### WHAT THIS TASK INVOLVES
Word for word, write out the entries that follow, omitting all pictures.

### RECORDS FOR THE EXERCISE
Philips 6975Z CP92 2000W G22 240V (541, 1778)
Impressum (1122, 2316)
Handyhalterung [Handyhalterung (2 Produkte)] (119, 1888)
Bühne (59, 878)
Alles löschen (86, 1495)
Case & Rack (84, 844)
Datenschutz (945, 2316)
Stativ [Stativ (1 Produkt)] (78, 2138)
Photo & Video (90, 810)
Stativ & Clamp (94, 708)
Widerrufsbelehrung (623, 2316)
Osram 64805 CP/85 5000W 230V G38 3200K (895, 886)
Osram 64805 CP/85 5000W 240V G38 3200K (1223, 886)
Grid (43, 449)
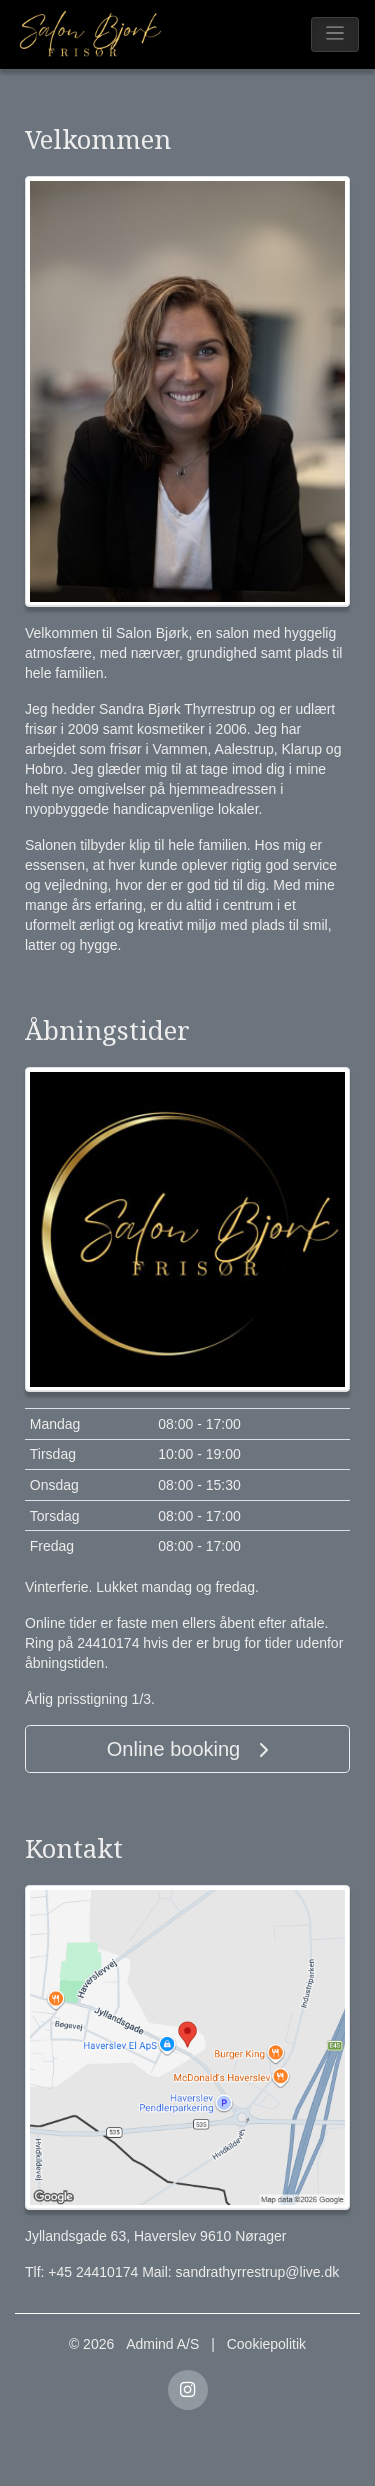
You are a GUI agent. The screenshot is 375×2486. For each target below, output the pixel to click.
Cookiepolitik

### YOUR RESPONSE
Philips 6975Z CP92 2000W G22 240V (541, 1778)
Impressum (1122, 2316)
Handyhalterung [Handyhalterung (2 Produkte)] (119, 1888)
Bühne (59, 878)
Alles löschen (86, 1495)
Case & Rack (84, 844)
Datenschutz (945, 2316)
Stativ [Stativ (1 Produkt)] (78, 2138)
Photo & Video (90, 810)
Stativ & Clamp (94, 708)
Widerrufsbelehrung (623, 2316)
Osram 64805 CP/85 5000W 230V G38 3200K (895, 886)
Osram 64805 CP/85 5000W 240V G38 3200K (1223, 886)
Grid (43, 449)
You are a GUI agent. The screenshot is 375×2486. For each target below, output the pixel to click.
Cookiepolitik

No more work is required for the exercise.